Calais Digital Assets, a Singapore-headquartered quantitative investment fund, has put UBS's tokenized money-market fund uMINT to work as live off-exchange settlement collateral on Bybit. The setup went live June 18, letting the fund earn yield on assets that would normally sit idle as margin. It's a concrete step toward making traditional cash-management instruments usable in crypto derivatives.

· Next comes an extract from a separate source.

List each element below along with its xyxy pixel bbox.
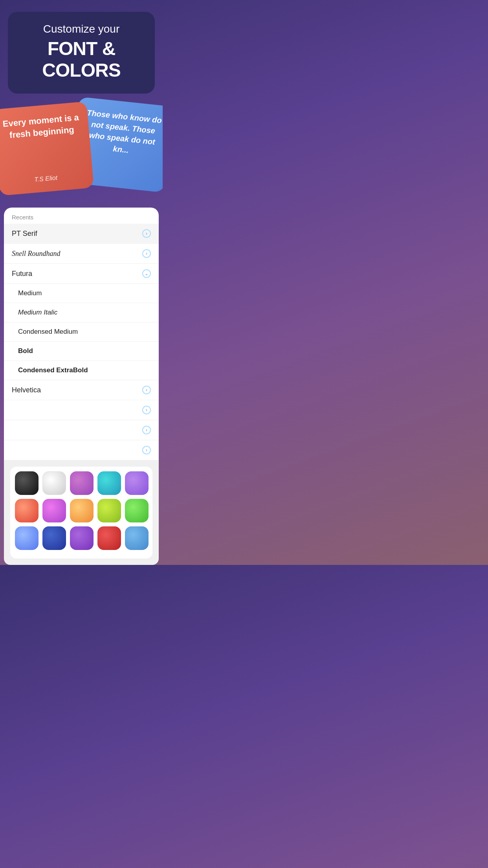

How the three-party collateral works
The arrangement involves three players. DigiFT handles regulated distribution of uMINT. ByCustody holds the actual tokenized fund shares. And Bybit recognizes that custodied position as valid exchange collateral. No cash or stablecoins need to be parked — the trader keeps earning money-market yield on the same assets backing their margin. That’s a shift from the usual model, where margin means idle capital.
What uMINT is — and isn't
UBS launched uMINT back in November 2024 as its first tokenized investment fund, built on Ethereum and aimed at institutional cash management. It's a conservative money-market exposure, not a volatile crypto asset. Think of it as a digital equivalent of a Treasury money fund — the kind of thing institutions hold to park cash, not to speculate. That makes it a safer fit for margin than, say, a meme coin or a volatile DeFi token.
Growing trend: tokenized Treasuries as margin
This deployment follows a broader push. In October 2025, Bybit, DigiFT, and UBS uMINT first announced institutional access to use uMINT as collateral. Now it's live. Tokenized US Treasuries have grown from $2 billion to $9 billion in the past 18 months, with heavyweights like BlackRock, Franklin Templeton, and Circle offering on-chain T-bills that can also serve as margin. That market jumped 125% in the last year alone, and while Ethereum dominates tokenized real-world assets, one rival chain surged 28% — though the facts don't name which one.
Calais is the first to actually deploy uMINT as live collateral on Bybit. Whether other funds follow quickly will depend on how smoothly the three-party custody-and-recognition loop holds up under real trading pressure. The pieces are in place; now the market watches the execution.